■ **Exercise**:
Pull every line holding the string "Teknik" from the records below.

Saved entries
┌────────

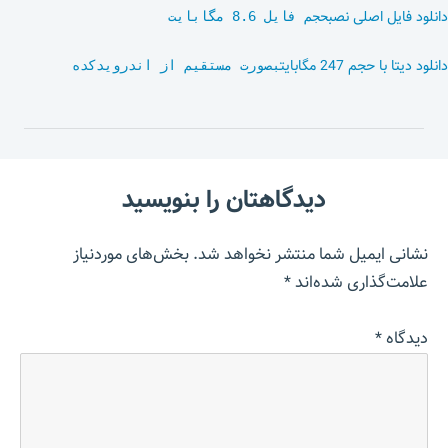
دانلود فایل اصلی نصب
حجم فایل 8.6 مگابایت
دانلود دیتا با حجم 247 مگابایت
بصورت مستقیم از اندرویدکده
دیدگاهتان را بنویسید
نشانی ایمیل شما منتشر نخواهد شد.
بخش‌های موردنیاز
علامت‌گذاری شده‌اند
*
دیدگاه
*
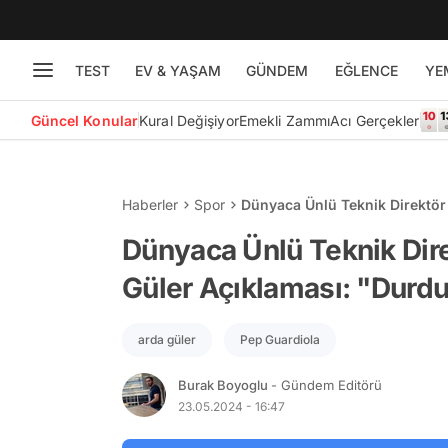
TEST
EV & YAŞAM
GÜNDEM
EĞLENCE
YE
Güncel Konular
Kural Değişiyor
Emekli Zammı
Acı Gerçekler
Haberler
Spor
Dünyaca Ünlü Teknik Direktör
"Durdurulamaz"
Dünyaca Ünlü Teknik Dir
Güler Açıklaması: "Durd
arda güler
Pep Guardiola
Burak Boyoglu
- Gündem Editörü
23.05.2024 - 16:47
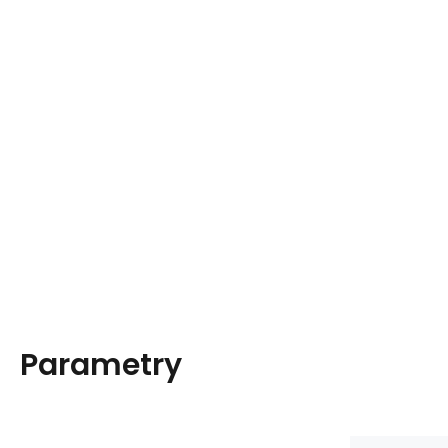
Parametry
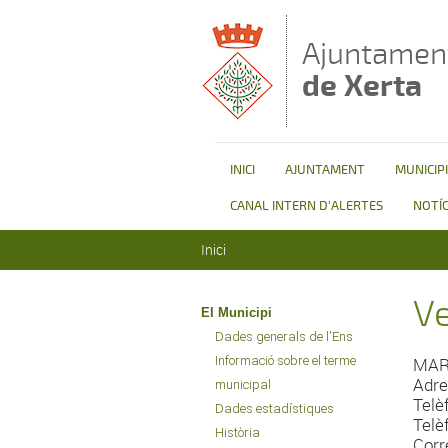
Vés al contingut
Ajuntamen
de Xerta
INICI
AJUNTAMENT
MUNICIPI
CANAL INTERN D'ALERTES
NOTÍC
Esteu aquí
Inici
Ve
El Municipi
Dades generals de l'Ens
Informació sobre el terme
MAR
Adre
municipal
Telè
Dades estadístiques
Telè
Història
Corr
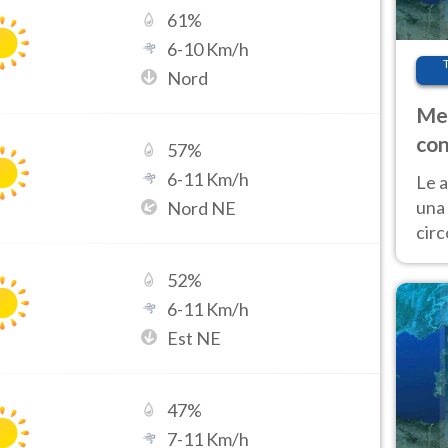
61
%
6
-
10
Km/h
Nord
Met
con
57
%
6
-
11
Km/h
Le a
una 
Nord NE
cir
del 
52
%
gior
Fer
6
-
11
Km/h
Est NE
47
%
7
-
11
Km/h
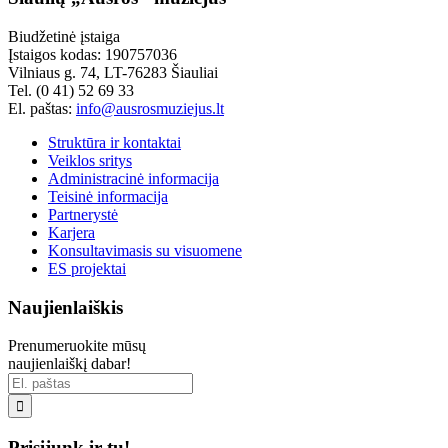
Biudžetinė įstaiga
Įstaigos kodas: 190757036
Vilniaus g. 74, LT-76283 Šiauliai
Tel. (0 41) 52 69 33
El. paštas:
info@ausrosmuziejus.lt
Struktūra ir kontaktai
Veiklos sritys
Administracinė informacija
Teisinė informacija
Partnerystė
Karjera
Konsultavimasis su visuomene
ES projektai
Naujienlaiškis
Prenumeruokite mūsų
naujienlaiškį dabar!

Prisijunk ir tu!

└────────

■ **Result**:
Dünyaca Ünlü Teknik Direktör
Dünyaca Ünlü Teknik Dir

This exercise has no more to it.